ANDRZEJ KRAUZEScott Shane, an economist at Case Western Reserve University who has been teaching entrepreneurship for 20 years, has heard it all when it comes to his undergraduates pitching ideas for new businesses. Some students put in extensive time and research to come up with a business proposal that flops when they try to express it as a convincing pitch. Others put in no effort and wing it after glancing over some information, but come up with a marvelous proposal. “It’s like an intuitive sense,” Shane says, “like they could see what the marketplace would want.”
In Shane’s field, business phenoms who so effortlessly produce innovative ideas and succeed at starting businesses are often referred to as “born entrepreneurs.” For years, Shane’s been interested in whether science could corroborate such a genetic endowment. So in 2008, he turned to a UK registry of several thousand twins to find...
A year later, Zhen Zhang, now a management professor at Arizona State University, followed up with another twin study, but added a twist. Zhang looked at the sex of the participants from a different twin registry and found that, for men, genetics had nothing to do with their becoming an entrepreneur. For women, on the other hand, starting a business was 65 percent heritable (Organizational Behavior and Human Decision Processes, 110:93-107, 2009). Zhang interprets the findings as having to do with the extra hurdles women face in business. Among women, he speculates, “only those people who are really determined, who have that genetic makeup [to their advantage], emerge as entrepreneurs because of the hardship in the environment.” For men, the social supports in the business community might help overcome any genetic disadvantage, Zhang reasons.
It’s like an intuitive sense—like they could see what the marketplace would want.—Scott Shane, Case Western Reserve University
So what genes might be at play in influencing business acumen? Shane and others have turned to genome-wide association studies (GWAS) to hunt for single nucleotide polymorphisms (SNPs) that might be involved. His group and another headed by Roy Thurik, an entrepreneurship researcher at the Erasmus School of Economics in Rotterdam, Netherlands, showed that the genes, not surprisingly, are difficult to pinpoint. In two separate GWAS studies, the groups identified a number of promising SNPs, none of which, considered in isolation, amounted to more than 1 percent of the variance (International Journal of Developmental Science, 6:127-35, 2012; PLOS ONE, 8:e60542, 2013).

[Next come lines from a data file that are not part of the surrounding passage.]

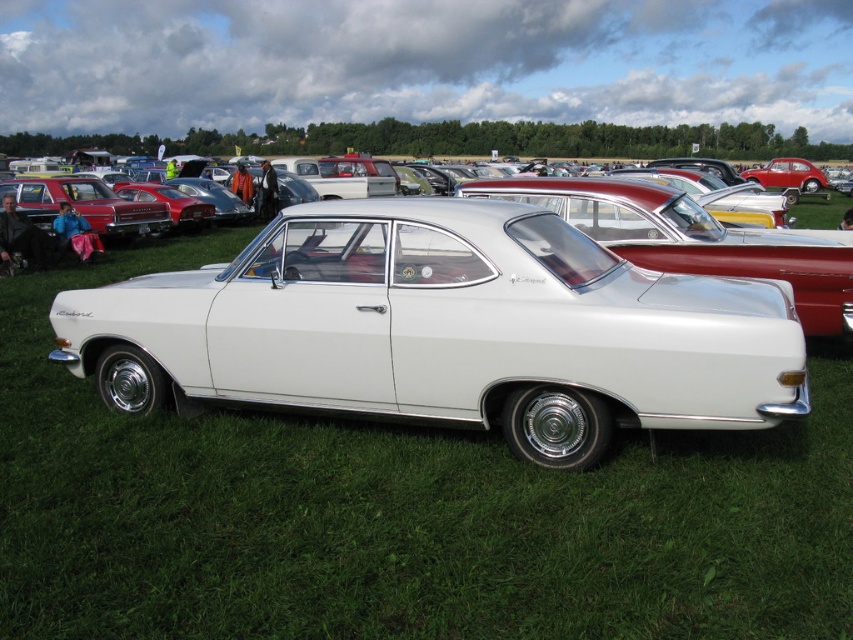 Question: Which of the following is the closest to the observer?

Choices:
 (A) shiny red car at center
 (B) white glossy sedan at center

Answer: (B)

Question: Which object is closer to the camera taking this photo?

Choices:
 (A) white glossy sedan at center
 (B) shiny red car at center
 (C) matte red car at left
 (D) white glossy car at center

Answer: (D)

Question: In this image, where is white glossy car at center located relative to white glossy sedan at center?

Choices:
 (A) left
 (B) right

Answer: (A)

Question: Is white glossy car at center thinner than matte red car at left?

Choices:
 (A) no
 (B) yes

Answer: (A)

Question: Observing the image, what is the correct spatial positioning of matte red car at left in reference to shiny red car at center?

Choices:
 (A) below
 (B) above

Answer: (A)

Question: Which point appears farthest from the camera in this image?

Choices:
 (A) (844, 276)
 (B) (569, 250)

Answer: (A) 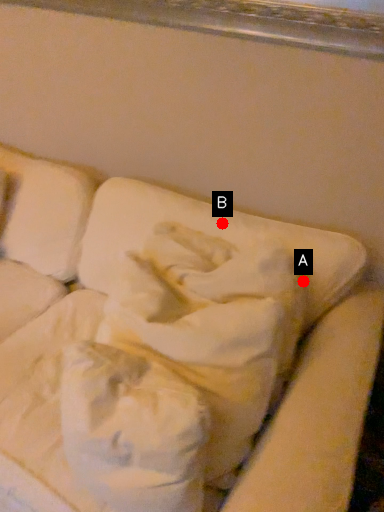 Question: Two points are circled on the image, labeled by A and B beside each circle. Which of the following is the closest to the observer?

Choices:
 (A) A is closer
 (B) B is closer

Answer: (A) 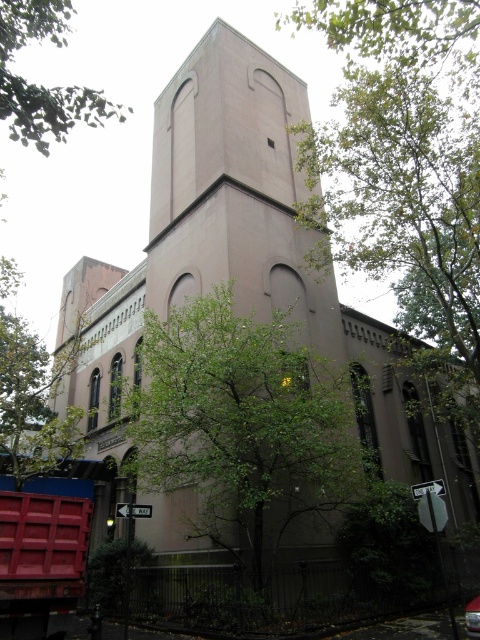 You are standing at the base of the building and looking towards the tower. There are two points marked on the building facade. The first point is at coordinate point (271, 460) and the second is at point (72, 100). Which of these points is closer to you?

Point (72, 100) is closer to you because it is in front of point (271, 460).

You are standing in front of the building and want to walk towards the green leafy tree at center. Which direction should you move relative to the green leafy tree at upper left?

Since the green leafy tree at center is closer to you than the green leafy tree at upper left, you should move towards the center of the building, away from the green leafy tree at upper left. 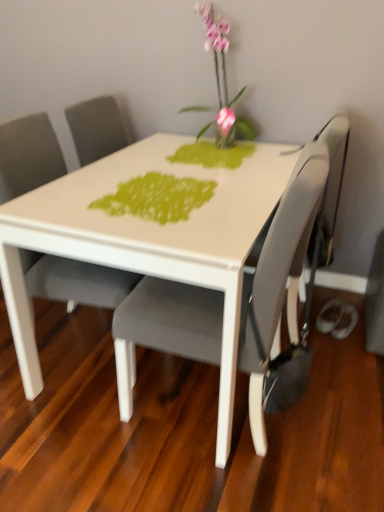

Shane has also taken a different tack, digging into the psychology of entrepreneurs. Studies have shown that entrepreneurs are known to have a higher likelihood for certain traits, such as thrill seeking or extroversion. Some researchers have suggested that thrill seekers have dopamine transporters and receptors that make the feel-good neurotransmitter less available, Shane explains, thereby driving them to seek out extreme stimuli to get a rush. Perhaps dopamine could explain the attraction to the high-stakes world of startups.
In 2011, in a study of more than 1,300 twins, Shane and his colleagues found evidence for a polymorphism in a dopamine receptor gene—a so-called “candidate gene”—that was associated with entrepreneurship and could explain 0.5 percent of the likelihood of becoming an entrepreneur (Small Business Economics, 36:151–55, 2011). “This is a tiny amount of evidence . . . but it’s the first evidence of a specific gene,” Shane says.
The results suggest that our biology might contribute to a decision as important and complex as career choice. But the candidate-gene approach, which analyzes genes already thought to be involved in a particular trait, as opposed to the unbiased approach of GWAS, is outdated and unreliable, says Thurik. He believes that GWAS could offer answers, if the right phenotype is measured and the right data are used.
“To establish something of any significance you need an immense data set,” says Thurik, adding that no data sets currently contain the right scale and measurements to properly look for genes involved in starting businesses. Thurik concedes that his own GWAS study also measured the wrong outcome, entrepreneurship, and instead should measure the underlying psychology that drives people to start a business. That being said, “with the wrong measure and the wrong phenotype, we came so close” to identifying candidate genes.
Thurik has shown that it is possible through GWAS to get down to the genetics of complex behaviors or traits. Last year, he and his colleagues identified SNPs associated with educational attainment (Science, 340:1467-71, 2013). While the results don’t point to an education gene, they demonstrate the utility of GWAS in such applications. “This is just opening a door with no practical implication, and this now should convince scientists or people who finance [such research] to do it better.”